[Saved entries]
────────────────────
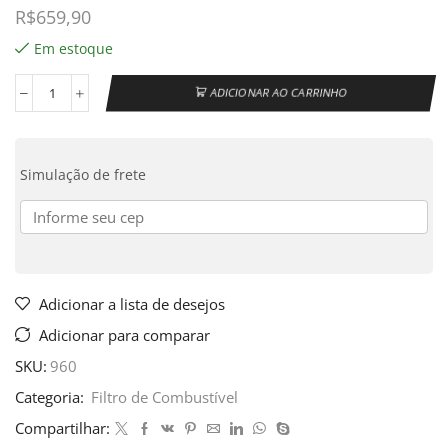
R$
659,90
Em estoque
ADICIONAR AO CARRINHO
Simulação de frete
Adicionar a lista de desejos
Adicionar para comparar
SKU:
960
Categoria:
Filtro de Combustível
Compartilhar:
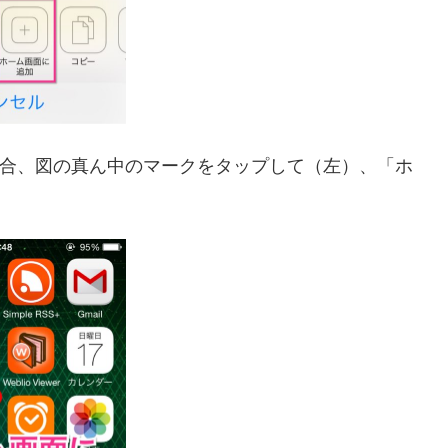
ている場合、図の真ん中のマークをタップして（左）、「ホ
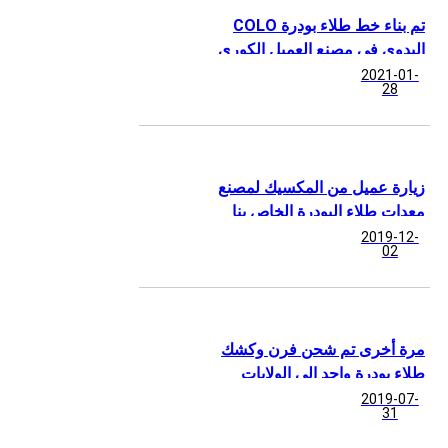
تم بناء خط طلاء بودرة COLO
اليدوي في مصنع العميل الكوري
2021-01-
28
زيارة عميل من المكسيك لمصنع
معدات طلاء البودرة الخاص بنا
2019-12-
02
مرة أخرى تم شحن فرن وكشك
طلاء بودرة واحد إلى الولايات
المتحدة
2019-07-
31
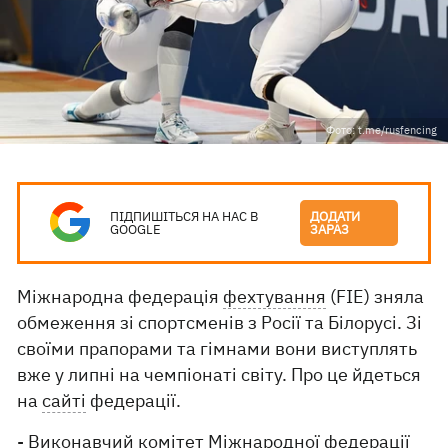
Фото: t.me/rusfencing
ПІДПИШІТЬСЯ НА НАС В
ДОДАТИ
GOOGLE
ЗАРАЗ
Міжнародна федерація
фехтування
(FIE) зняла
обмеження зі спортсменів з Росії та Білорусі. Зі
своїми прапорами та гімнами вони виступлять
вже у липні на чемпіонаті світу. Про це йдеться
на
сайті
федерації.
- Виконавчий комітет Міжнародної федерації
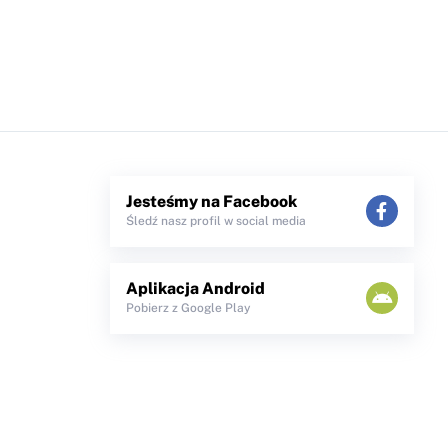
Jesteśmy na Facebook
Śledź nasz profil w social media
Aplikacja Android
Pobierz z Google Play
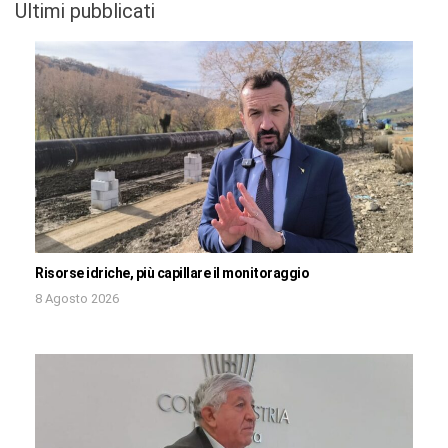
Ultimi pubblicati
Risorse idriche, più capillare il monitoraggio
8 Agosto 2026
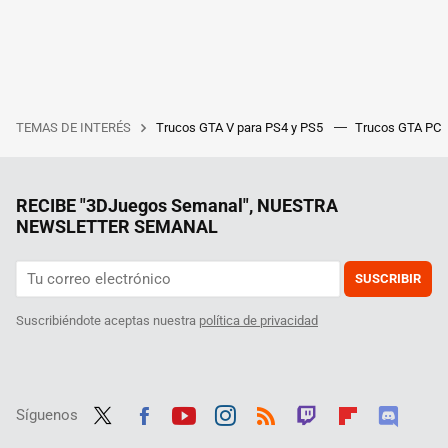
TEMAS DE INTERÉS
Trucos GTA V para PS4 y PS5
Trucos GTA PC
RECIBE "3DJuegos Semanal", NUESTRA
NEWSLETTER SEMANAL
SUSCRIBIR
Suscribiéndote aceptas nuestra
política de privacidad
Síguenos
Twit
Fac
Yout
Inst
RSS
Twit
Flip
Disc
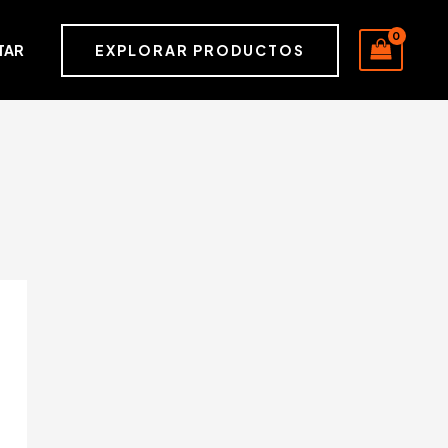
EXPLORAR PRODUCTOS
TAR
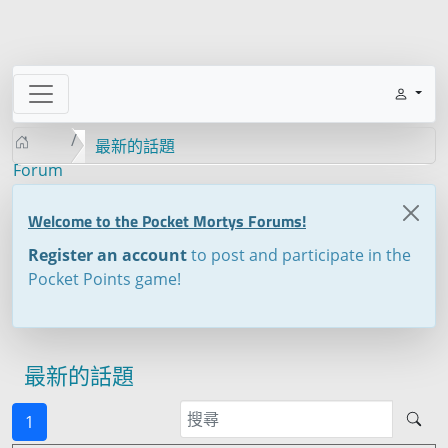
最新的話題
Forum
Welcome to the Pocket Mortys Forums!
Register an account
to post and participate in the
Pocket Points game!
最新的話題
1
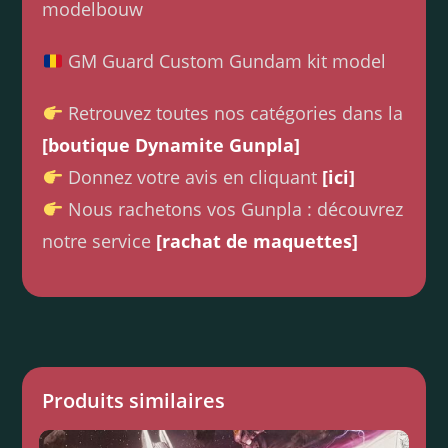
modelbouw
GM Guard Custom Gundam kit model
Retrouvez toutes nos catégories dans la
[boutique Dynamite Gunpla]
Donnez votre avis en cliquant
[ici]
Nous rachetons vos Gunpla : découvrez
notre service
[rachat de maquettes]
Produits similaires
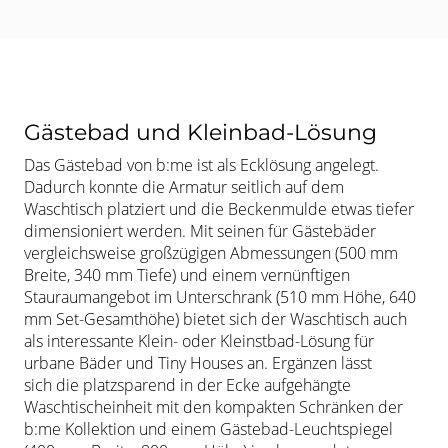
Gästebad und Kleinbad-Lösung
Das Gästebad von b:me ist als Ecklösung angelegt.
Dadurch konnte die
Armatur seitlich auf dem
Waschtisch platziert und die Beckenmulde etwas
tiefer
dimensioniert werden. Mit seinen für Gästebäder
vergleichsweise
großzügigen Abmessungen (500 mm
Breite, 340 mm Tiefe) und einem
vernünftigen
Stauraumangebot im Unterschrank (510 mm Höhe, 640
mm Set-
Gesamthöhe) bietet sich der Waschtisch auch
als interessante Klein- oder
Kleinstbad-Lösung für
urbane Bäder und Tiny Houses an. Ergänzen lässt
sich
die platzsparend in der Ecke aufgehängte
Waschtischeinheit mit den
kompakten Schränken der
b:me Kollektion und einem Gästebad-
Leuchtspiegel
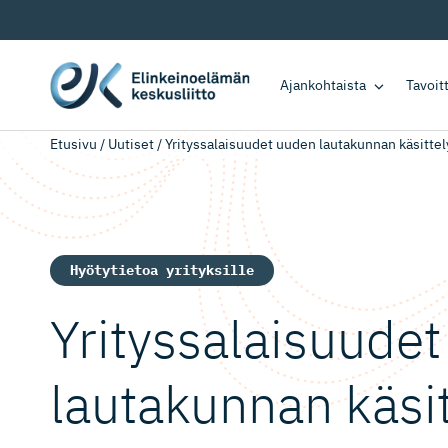
Ajankohtaista
Tavoi
Etusivu
/
Uutiset
/
Yrityssalaisuudet uuden lautakunnan käsittel
Hyötytietoa yrityksille
Yrityssalai­suude
lautakunnan käsi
────────────────────
=== PROBLEM STATEMENT ===
Would you write out exactly the lines above, starting at the line containing "- Виконавчий комітет Міжнародної федерації" and stopping after the line containing "Register an account"? Omit the pictures.

=== SOLUTION FOR THIS PROBLEM ===
- Виконавчий комітет Міжнародної федерації
Jesteśmy na Facebook
Śledź nasz profil w social media
Aplikacja Android
Pobierz z Google Play
Ultimi pubblicati
Risorse idriche, più capillare il monitoraggio
8 Agosto 2026
TEMAS DE INTERÉS
Trucos GTA V para PS4 y PS5
Trucos GTA PC
RECIBE "3DJuegos Semanal", NUESTRA
NEWSLETTER SEMANAL
SUSCRIBIR
Suscribiéndote aceptas nuestra
política de privacidad
Síguenos
Twit
Fac
Yout
Inst
RSS
Twit
Flip
Disc
EXPLORAR PRODUCTOS
TAR
最新的話題
Forum
Welcome to the Pocket Mortys Forums!
Register an account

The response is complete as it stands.